> _Input records_:
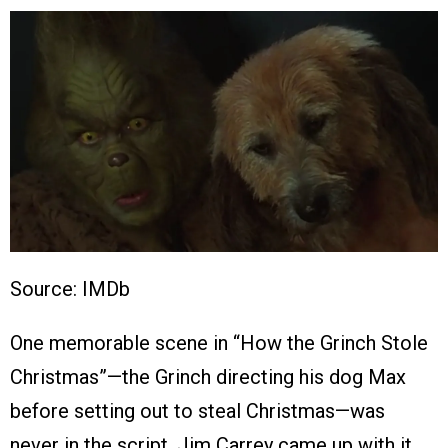
Source: IMDb
One memorable scene in “How the Grinch Stole
Christmas”—the Grinch directing his dog Max
before setting out to steal Christmas—was
never in the script. Jim Carrey came up with it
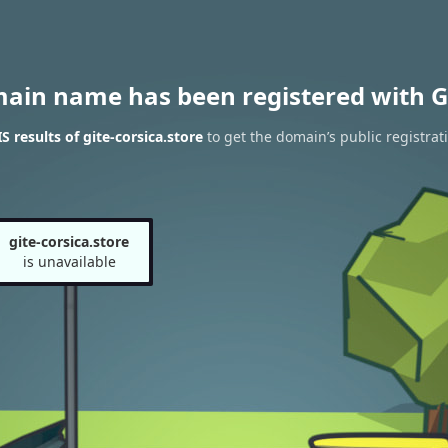
main name has been registered with G
 results of gite-corsica.store
to get the domain’s public registrat
gite-corsica.store
is unavailable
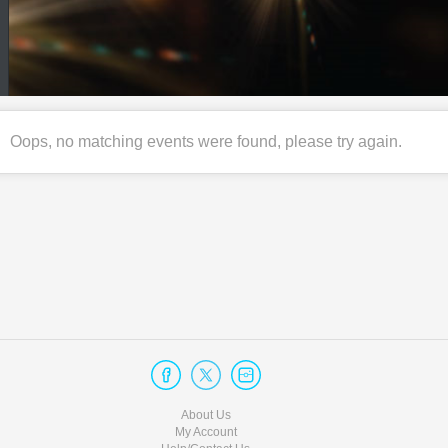
Oops, no matching events were found, please try again.
About Us
My Account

> _What is being asked_: Whenever the string "Christmas" shows up in a line of the records, copy that line.

> _Answer_:
Christmas”—the Grinch directing his dog Max
before setting out to steal Christmas—was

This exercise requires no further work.